2015 GSA Annual Meeting in Baltimore, Maryland, USA (1-4 November 2015)

Paper No. 221-8
Presentation Time: 9:00 AM-6:30 PM


BUSCH, Richard M.1, SCHAGRIN, Zachary C.2 and PFAHLER, Benjamin S.1, (1)Department of Geology & Astronomy, West Chester University of Pennsylvania, West Chester, PA 19383, (2)New Jersey Geological and Water Survey, 29 Arctic Parkway, Ewing Township, NJ 08638, rbusch@wcupa.edu

The Ordovician Myerstown Fm of southeastern Pennsylvania consists uniformly of thin- to medium-bedded, medium to dark gray, argillaceous, fine to very fine grained calcisiltite and calcarenite (wackestone, packstone, and grainstone) that weathers medium to dark gray in color. In the Lebanon Valley of southeastern Pennsylvania, the Myerstown Fm crops out in overturned limbs of regionally developed recumbent folds (the Lebanon Valley nappes). Fossils are generally rare or absent in these Myerstown outcrops because they were destroyed by small scale folding, recrystallization, and development of slaty cleavage. The trilobites of this study were discovered during a detailed physical analysis of the Myerstown Fm at Millardsville, where they are rare and occur as molds and poorly silicified forms on weathered rock surfaces.

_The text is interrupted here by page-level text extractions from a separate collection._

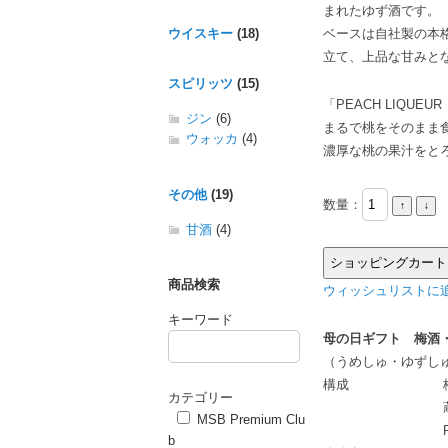
まれたゆず酒です。
ウイスキー
(18)
ベースは自社製の本
立て、上品な甘みと
スピリッツ
(15)
「PEACH LIQ
ジン
(6)
まるで桃をそのまま
ウォッカ
(4)
濃厚な桃の果汁をと
その他
(19)
数量：
甘酒
(4)
商品検索
ウィッシュリストに追
キーワード
母の日ギフト 梅酒・
（うめしゅ・ゆずし
構成
カテゴリー
MSB Premium Clu
b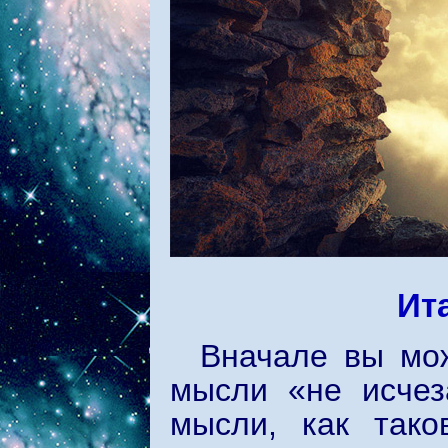
Ита
Вначале вы мож
мысли «не исчез
мысли, как тако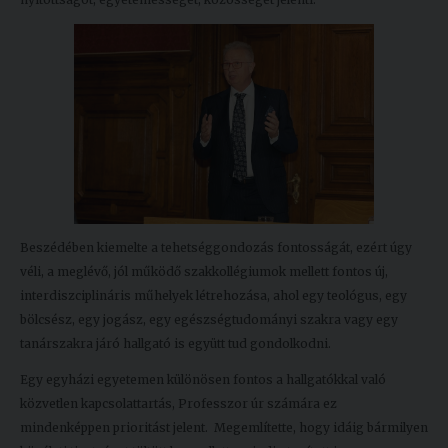
Beszédében kiemelte a tehetséggondozás fontosságát, ezért úgy
véli, a meglévő, jól működő szakkollégiumok mellett fontos új,
interdiszciplináris műhelyek létrehozása, ahol egy teológus, egy
bölcsész, egy jogász, egy egészségtudományi szakra vagy egy
tanárszakra járó hallgató is együtt tud gondolkodni.
Egy egyházi egyetemen különösen fontos a hallgatókkal való
közvetlen kapcsolattartás, Professzor úr számára ez
mindenképpen prioritást jelent. Megemlítette, hogy idáig bármilyen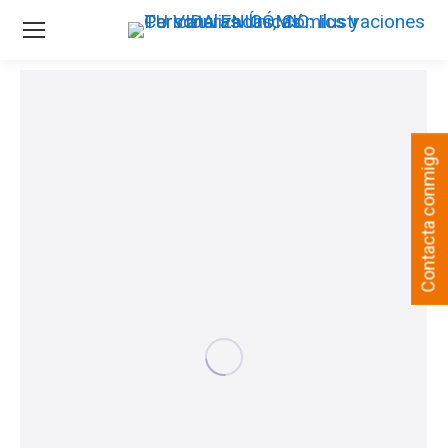
Contacta conmigo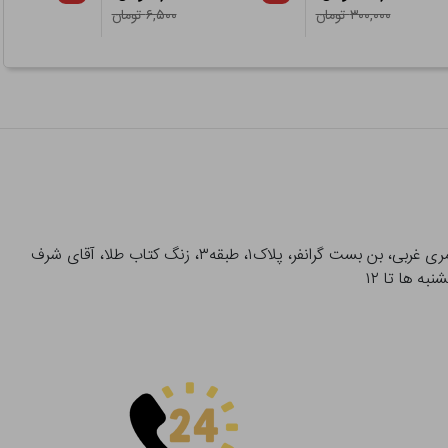
۳۰۰,۰۰۰ تومان
۶,۵۰۰ تومان
آدرس تحویل حضوری سفارشات: میدان انقلاب، خیابان انقلاب، خیابان ۱۲ فروردین، خیابان شهدای ژاندارمری غربی، بن بست گرانفر، پلاک۱، طبقه۳، زنگ کتاب طلا، آقای شرف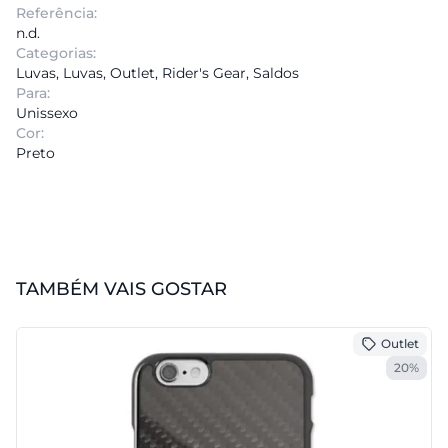
Referência:
n.d.
Categorias:
Luvas
,
Luvas
,
Outlet
,
Rider's Gear
,
Saldos
Para:
Unissexo
Cor:
Preto
TAMBÉM VAIS GOSTAR
Outlet
20%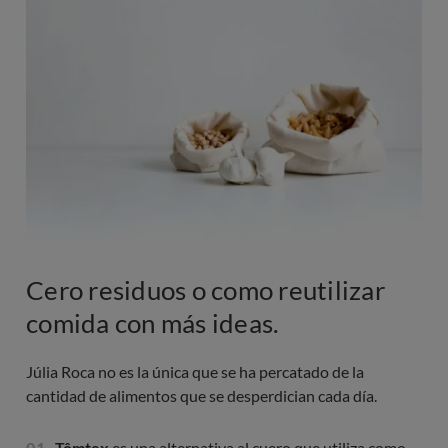
Cero residuos o como reutilizar
comida con más ideas.
Júlia Roca no es la única que se ha percatado de la
cantidad de alimentos que se desperdician cada día.
Tômtex
es una alternativa al cuero que utiliza como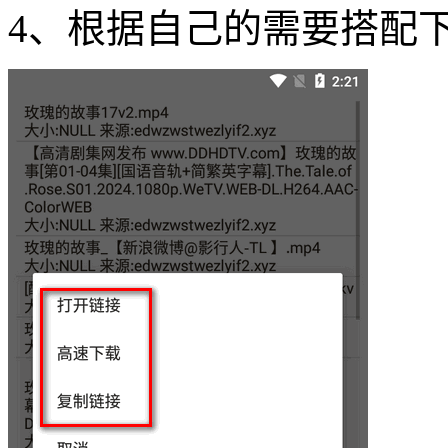
4、根据自己的需要搭配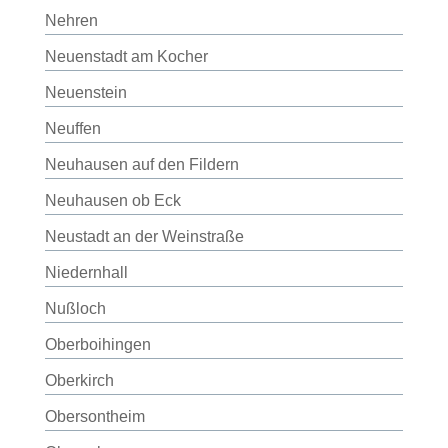
Nehren
Neuenstadt am Kocher
Neuenstein
Neuffen
Neuhausen auf den Fildern
Neuhausen ob Eck
Neustadt an der Weinstraße
Niedernhall
Nußloch
Oberboihingen
Oberkirch
Obersontheim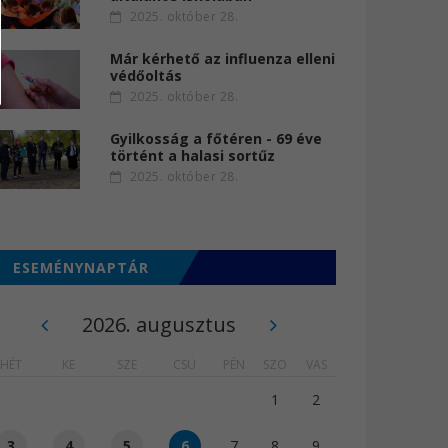
2025. október 28.
Már kérhető az influenza elleni
védőoltás
2025. október 28.
Gyilkosság a főtéren - 69 éve
történt a halasi sortűz
2025. október 28.
ESEMÉNYNAPTÁR
2026. augusztus
HÉT
KE
SZE
CSÜ
PÉN
SZO
VAS
1
2
3
4
5
6
7
8
9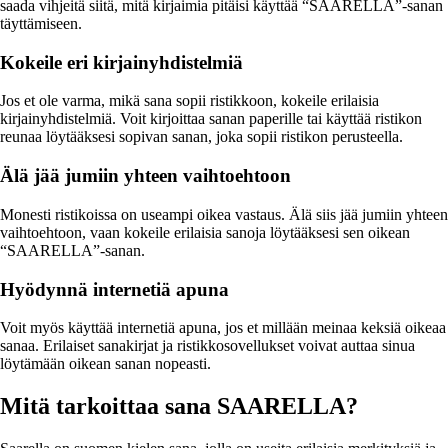
saada vihjeitä siitä, mitä kirjaimia pitäisi käyttää “SAARELLA”-sanan
täyttämiseen.
Kokeile eri kirjainyhdistelmiä
Jos et ole varma, mikä sana sopii ristikkoon, kokeile erilaisia
kirjainyhdistelmiä. Voit kirjoittaa sanan paperille tai käyttää ristikon
reunaa löytääksesi sopivan sanan, joka sopii ristikon perusteella.
Älä jää jumiin yhteen vaihtoehtoon
Monesti ristikoissa on useampi oikea vastaus. Älä siis jää jumiin yhteen
vaihtoehtoon, vaan kokeile erilaisia sanoja löytääksesi sen oikean
“SAARELLA”-sanan.
Hyödynnä internetiä apuna
Voit myös käyttää internetiä apuna, jos et millään meinaa keksiä oikeaa
sanaa. Erilaiset sanakirjat ja ristikkosovellukset voivat auttaa sinua
löytämään oikean sanan nopeasti.
Mitä tarkoittaa sana SAARELLA?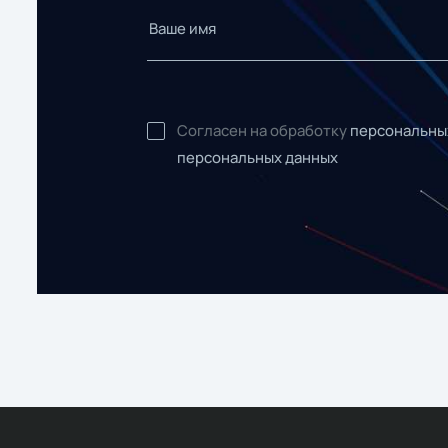
Согласен на обработку
персональны
персональных данных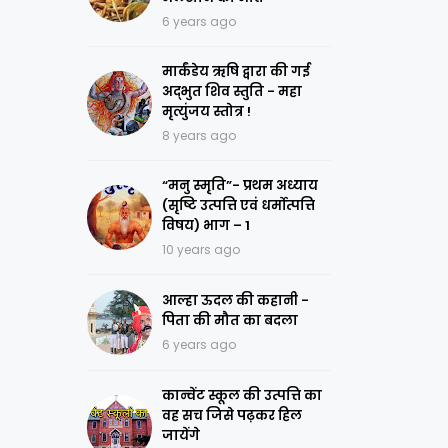
6 years ago
मार्कंडेय ऋषि द्वारा की गई
अद्भुत शिव स्तुति - महा
मृत्युंजय स्तोत्र !
8 years ago
“मनु स्मृति”- प्रथम अध्याय
(सृष्टि उत्पत्ति एवं धर्मोत्पत्ति
विषय) भाग – 1
10 years ago
आल्हा ऊदल की कहानी -
पिता की मौत का बदला
6 years ago
कान्वेंट स्कूल की उत्पत्ति का
वह सच जिसे पढ़कर हिल
जायेंगे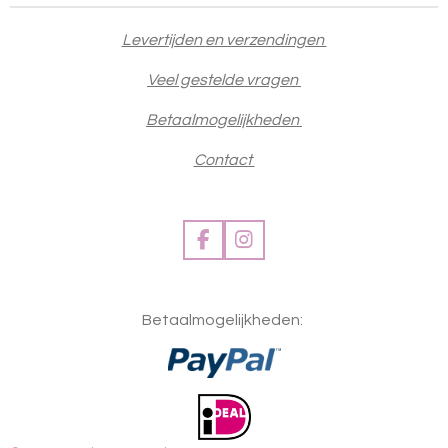
Levertijden en verzendingen
Veel gestelde vragen
Betaalmogelijkheden
Contact
F
I
a
n
c
s
e
t
Betaalmogelijkheden:
b
a
o
g
o
r
k
a
m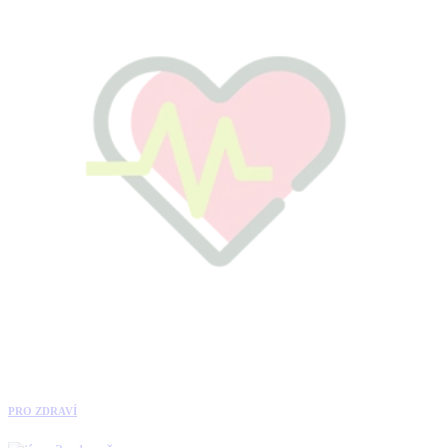
PRO ZDRAVÍ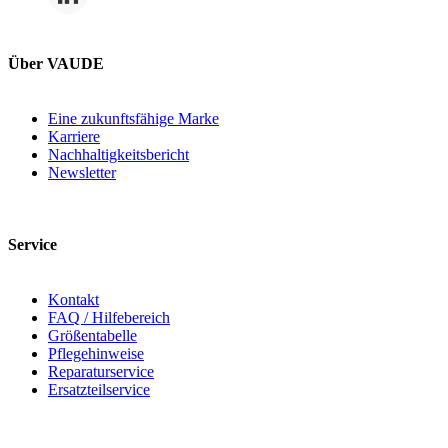
Über VAUDE
Eine zukunftsfähige Marke
Karriere
Nachhaltigkeitsbericht
Newsletter
Service
Kontakt
FAQ / Hilfebereich
Größentabelle
Pflegehinweise
Reparaturservice
Ersatzteilservice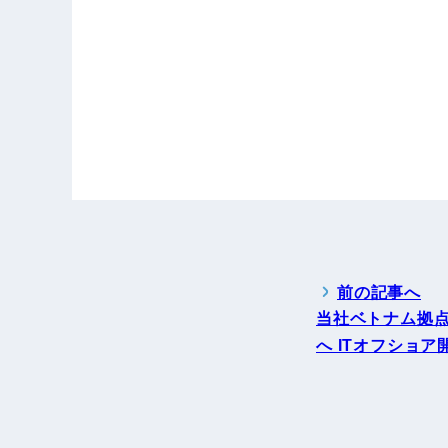
前の記事へ
当社ベトナム拠
へ ITオフショア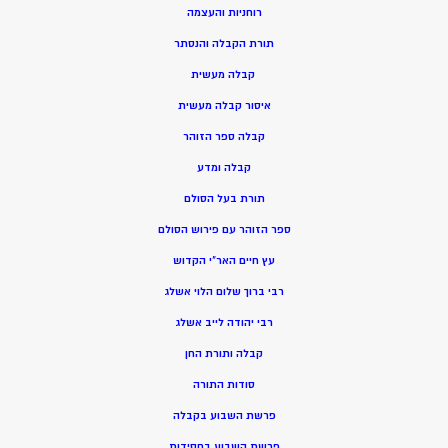
רוחניות והעצמה
תורת הקבלה והנסתר
קבלה מעשית
איסור קבלה מעשית
קבלה ספר הזוהר
קבלה ומדע
תורת בעל הסולם
ספר הזוהר עם פירוש הסולם
עץ חיים האר”י הקדוש
רבי ברוך שלום הלוי אשלג
רבי יהודה לייב אשלג
קבלה ותורת החן
סודות התורה
פרשת השבוע בקבלה
פרשת השבוע בחסידות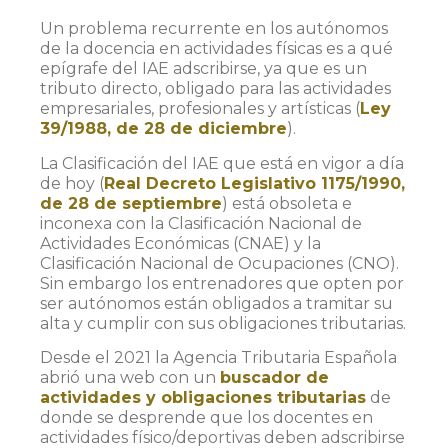
Un problema recurrente en los autónomos
de la docencia en actividades físicas es a qué
epígrafe del IAE adscribirse, ya que es un
tributo directo, obligado para las actividades
empresariales, profesionales y artísticas (
Ley
39/1988, de 28 de diciembre
).
La Clasificación del IAE que está en vigor a día
de hoy (
Real Decreto Legislativo 1175/1990,
de 28 de septiembre
) está obsoleta e
inconexa con la Clasificación Nacional de
Actividades Económicas (CNAE) y la
Clasificación Nacional de Ocupaciones (CNO).
Sin embargo los entrenadores que opten por
ser autónomos están obligados a tramitar su
alta y cumplir con sus obligaciones tributarias.
Desde el 2021 la Agencia Tributaria Española
abrió una web con un
buscador de
actividades y obligaciones tributarias
de
donde se desprende que los docentes en
actividades físico/deportivas deben adscribirse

Dissolution of the limestone in dilute acetic acid produced additional silicified fragments of the trilobites. Three trilobite biofacies/zones have been identified. They are a lower (oldest) biofacies/zone containing Tretaspis (n. sp.); a middle biofacies/zone containing Raymondella (n. sp.), Ceraurinella (?), Remopleurides, and Robergia; and an upper (youngest) biofacies/zone containing fragments of Robergia (?). These biofacies/zones correlate, respectively, with trilobite biofacies/zones of the upper part of the Lincolnshire Fm, the Botetourt Mbr of the Edinburg Fm (Robergia-Remopleuridesconcurrent range zone), and the Liberty Hall Mbr of the Edinburg Fm as described by other workers from the Shenandoah Valley of Virginia. This also suggests that the age of the Myerstown Fm in the Lebanon Valley of Pennsylvania is Late Whiterockian to Early Mohawkian (Early Blackriverian).